Assignment.
Only those lines in the data below from the line containing "Formalização até 6%" through the line containing "Exemplo para um", both included, should be restated word for word.

--- Data provided ---

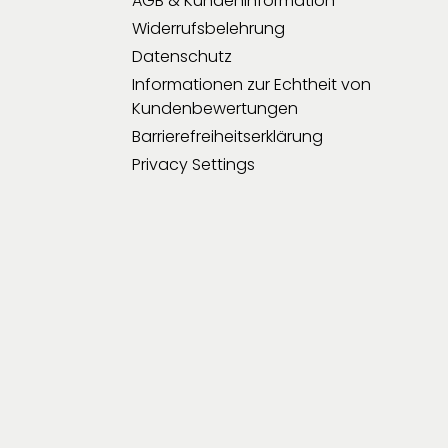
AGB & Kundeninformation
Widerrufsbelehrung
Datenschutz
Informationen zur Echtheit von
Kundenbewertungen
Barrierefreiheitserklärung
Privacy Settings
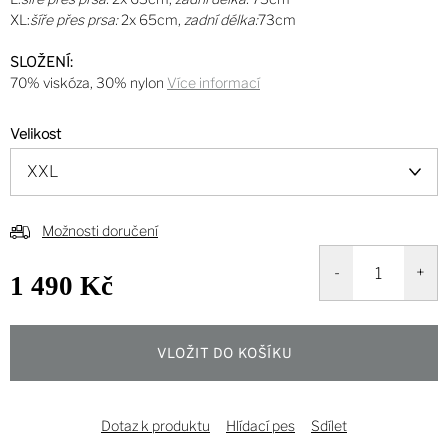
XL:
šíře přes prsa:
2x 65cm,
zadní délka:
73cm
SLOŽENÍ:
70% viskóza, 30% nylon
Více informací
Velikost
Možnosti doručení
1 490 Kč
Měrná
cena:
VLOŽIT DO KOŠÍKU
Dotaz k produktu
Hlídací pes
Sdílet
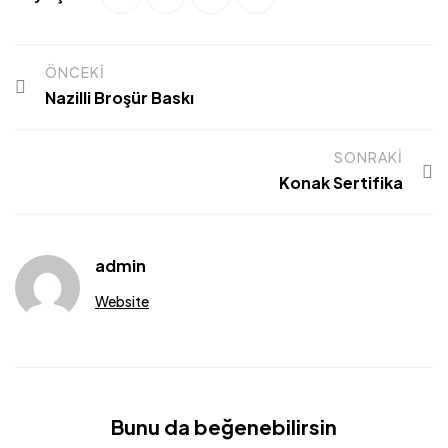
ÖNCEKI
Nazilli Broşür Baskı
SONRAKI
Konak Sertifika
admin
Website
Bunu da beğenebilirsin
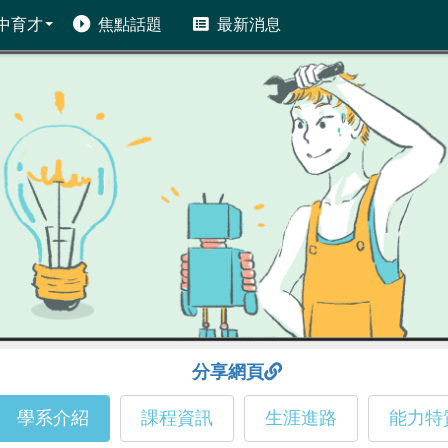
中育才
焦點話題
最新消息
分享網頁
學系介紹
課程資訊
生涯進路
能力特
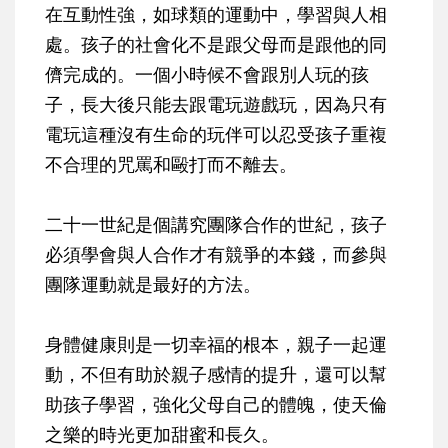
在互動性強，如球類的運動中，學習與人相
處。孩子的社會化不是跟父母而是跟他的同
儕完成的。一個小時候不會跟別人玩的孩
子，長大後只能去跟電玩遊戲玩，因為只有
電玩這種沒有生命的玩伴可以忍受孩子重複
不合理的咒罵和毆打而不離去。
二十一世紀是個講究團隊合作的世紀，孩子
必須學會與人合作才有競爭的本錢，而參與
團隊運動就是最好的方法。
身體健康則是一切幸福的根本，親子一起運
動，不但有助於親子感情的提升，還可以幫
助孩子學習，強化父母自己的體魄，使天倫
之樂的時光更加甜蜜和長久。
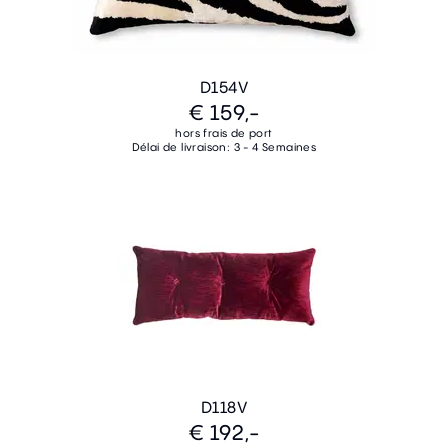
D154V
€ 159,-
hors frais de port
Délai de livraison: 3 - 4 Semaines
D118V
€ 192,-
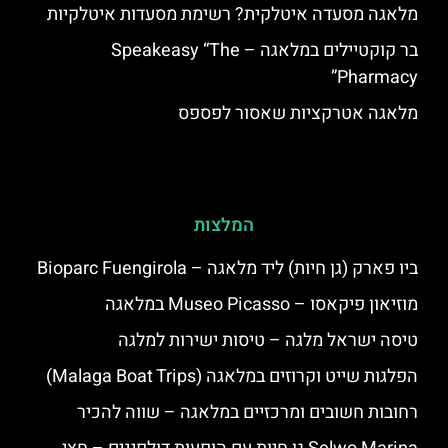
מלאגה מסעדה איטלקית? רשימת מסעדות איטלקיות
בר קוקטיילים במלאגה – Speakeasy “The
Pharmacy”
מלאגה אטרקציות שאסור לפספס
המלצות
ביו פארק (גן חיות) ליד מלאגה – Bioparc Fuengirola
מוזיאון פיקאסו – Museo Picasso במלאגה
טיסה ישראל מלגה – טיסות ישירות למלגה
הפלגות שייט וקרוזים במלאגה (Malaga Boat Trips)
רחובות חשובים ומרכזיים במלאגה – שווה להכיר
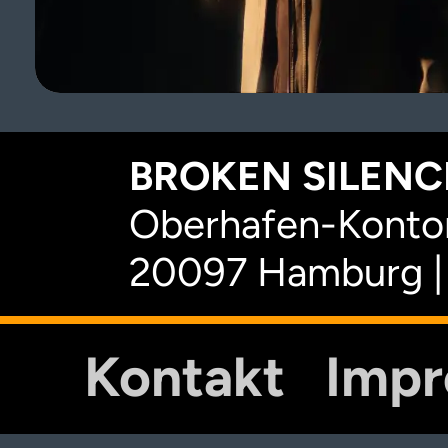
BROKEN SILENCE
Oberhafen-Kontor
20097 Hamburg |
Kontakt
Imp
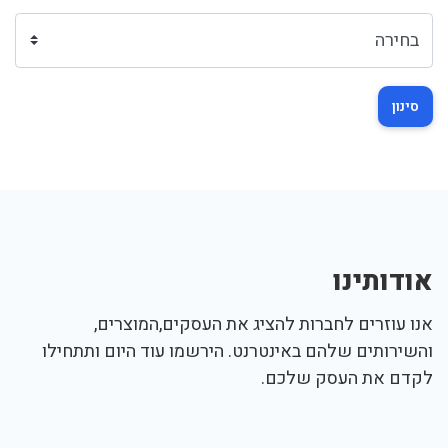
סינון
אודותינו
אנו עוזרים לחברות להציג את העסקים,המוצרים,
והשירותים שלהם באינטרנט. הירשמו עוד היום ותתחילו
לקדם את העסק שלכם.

---
--- Data provided ---

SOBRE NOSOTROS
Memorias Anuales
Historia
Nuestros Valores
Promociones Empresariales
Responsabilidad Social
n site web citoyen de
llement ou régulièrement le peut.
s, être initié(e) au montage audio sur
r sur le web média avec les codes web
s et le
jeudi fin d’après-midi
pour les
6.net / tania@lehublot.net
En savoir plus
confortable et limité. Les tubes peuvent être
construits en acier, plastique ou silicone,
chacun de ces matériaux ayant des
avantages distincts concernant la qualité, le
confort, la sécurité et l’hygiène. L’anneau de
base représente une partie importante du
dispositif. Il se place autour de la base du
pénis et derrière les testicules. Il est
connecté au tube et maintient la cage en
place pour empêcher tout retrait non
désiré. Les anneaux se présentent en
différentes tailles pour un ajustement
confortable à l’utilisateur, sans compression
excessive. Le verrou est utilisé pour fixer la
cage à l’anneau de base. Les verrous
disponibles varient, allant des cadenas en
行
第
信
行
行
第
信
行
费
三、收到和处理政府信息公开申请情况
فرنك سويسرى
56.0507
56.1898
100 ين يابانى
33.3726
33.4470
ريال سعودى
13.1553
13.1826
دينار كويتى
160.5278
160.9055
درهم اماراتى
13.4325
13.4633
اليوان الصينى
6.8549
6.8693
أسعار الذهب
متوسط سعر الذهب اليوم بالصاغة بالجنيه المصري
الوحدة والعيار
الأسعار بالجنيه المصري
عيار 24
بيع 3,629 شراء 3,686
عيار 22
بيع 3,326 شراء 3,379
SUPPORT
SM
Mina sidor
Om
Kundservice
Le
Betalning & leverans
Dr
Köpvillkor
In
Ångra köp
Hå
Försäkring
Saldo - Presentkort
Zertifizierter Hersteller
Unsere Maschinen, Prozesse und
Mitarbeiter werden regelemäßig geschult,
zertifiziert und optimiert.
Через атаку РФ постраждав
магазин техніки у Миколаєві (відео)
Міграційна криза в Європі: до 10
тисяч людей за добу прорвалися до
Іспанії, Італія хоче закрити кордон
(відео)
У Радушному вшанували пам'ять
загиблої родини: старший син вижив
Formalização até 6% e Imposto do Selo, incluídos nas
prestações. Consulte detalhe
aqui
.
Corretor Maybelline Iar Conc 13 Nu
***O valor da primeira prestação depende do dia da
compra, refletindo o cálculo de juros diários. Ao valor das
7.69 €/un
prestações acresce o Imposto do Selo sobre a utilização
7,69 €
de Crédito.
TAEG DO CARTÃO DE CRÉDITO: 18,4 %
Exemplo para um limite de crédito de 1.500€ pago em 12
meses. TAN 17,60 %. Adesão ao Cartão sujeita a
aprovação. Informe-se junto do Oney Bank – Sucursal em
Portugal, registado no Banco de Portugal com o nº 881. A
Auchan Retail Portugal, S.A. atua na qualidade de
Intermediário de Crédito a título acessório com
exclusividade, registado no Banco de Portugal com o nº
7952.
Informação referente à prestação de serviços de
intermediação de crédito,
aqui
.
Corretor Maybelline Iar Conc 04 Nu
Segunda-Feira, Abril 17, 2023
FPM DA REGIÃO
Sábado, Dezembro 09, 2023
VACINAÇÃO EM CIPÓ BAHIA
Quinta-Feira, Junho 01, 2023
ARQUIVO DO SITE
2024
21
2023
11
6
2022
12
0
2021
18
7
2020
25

---
--- Data provided ---

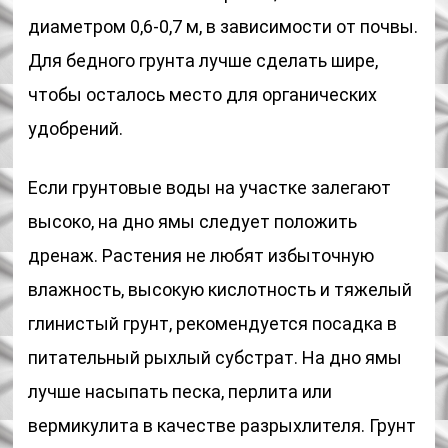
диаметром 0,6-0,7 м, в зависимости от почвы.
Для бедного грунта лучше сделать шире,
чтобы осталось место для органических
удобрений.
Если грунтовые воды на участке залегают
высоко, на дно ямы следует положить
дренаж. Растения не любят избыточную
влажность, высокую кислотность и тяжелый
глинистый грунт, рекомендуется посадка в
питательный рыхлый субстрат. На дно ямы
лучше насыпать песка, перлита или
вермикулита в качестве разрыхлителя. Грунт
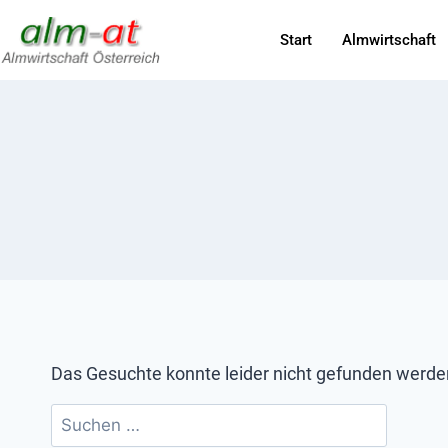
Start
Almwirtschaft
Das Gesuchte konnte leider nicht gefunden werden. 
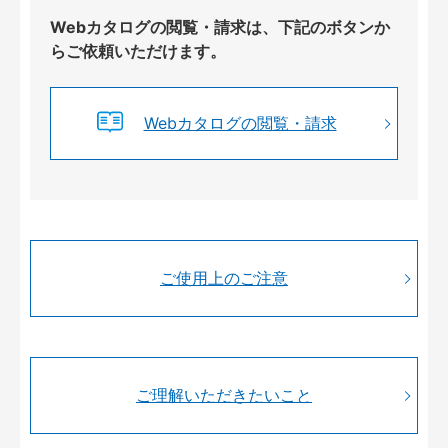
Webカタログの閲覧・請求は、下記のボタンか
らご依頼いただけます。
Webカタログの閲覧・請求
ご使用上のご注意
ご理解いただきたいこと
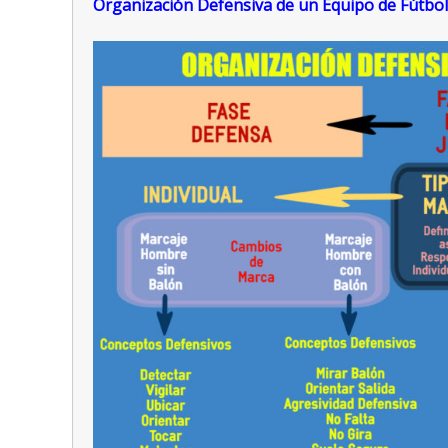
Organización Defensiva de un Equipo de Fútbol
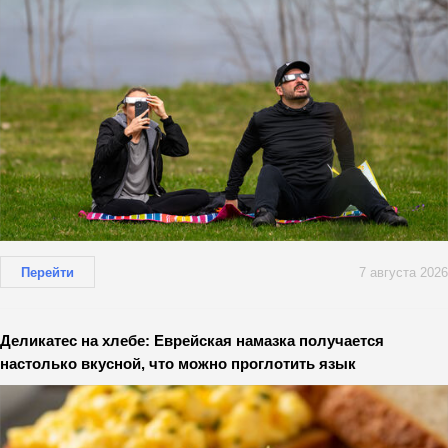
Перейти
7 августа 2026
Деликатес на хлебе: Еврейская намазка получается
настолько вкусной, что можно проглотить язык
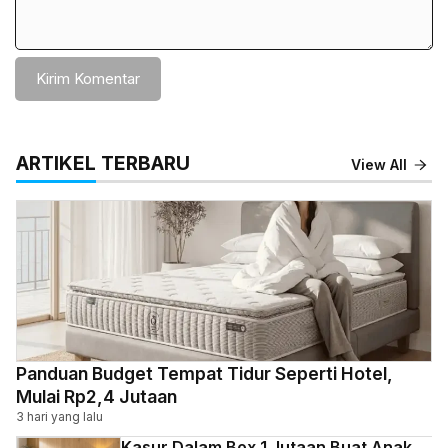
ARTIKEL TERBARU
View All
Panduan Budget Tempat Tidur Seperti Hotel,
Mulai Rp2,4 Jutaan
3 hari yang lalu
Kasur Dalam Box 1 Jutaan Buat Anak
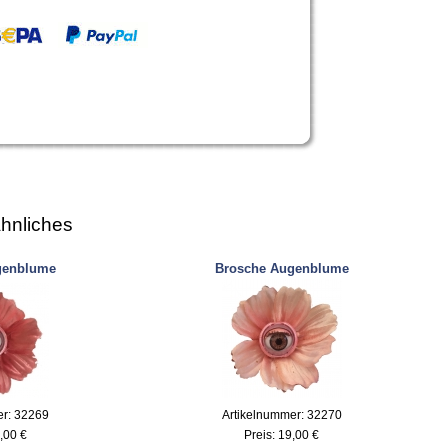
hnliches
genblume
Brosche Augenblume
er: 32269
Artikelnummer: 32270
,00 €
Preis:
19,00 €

---

Worked solution.
Formalização até 6% e Imposto do Selo, incluídos nas
prestações. Consulte detalhe
aqui
.
Corretor Maybelline Iar Conc 13 Nu
***O valor da primeira prestação depende do dia da
compra, refletindo o cálculo de juros diários. Ao valor das
7.69 €/un
prestações acresce o Imposto do Selo sobre a utilização
7,69 €
de Crédito.
TAEG DO CARTÃO DE CRÉDITO: 18,4 %
Exemplo para um limite de crédito de 1.500€ pago em 12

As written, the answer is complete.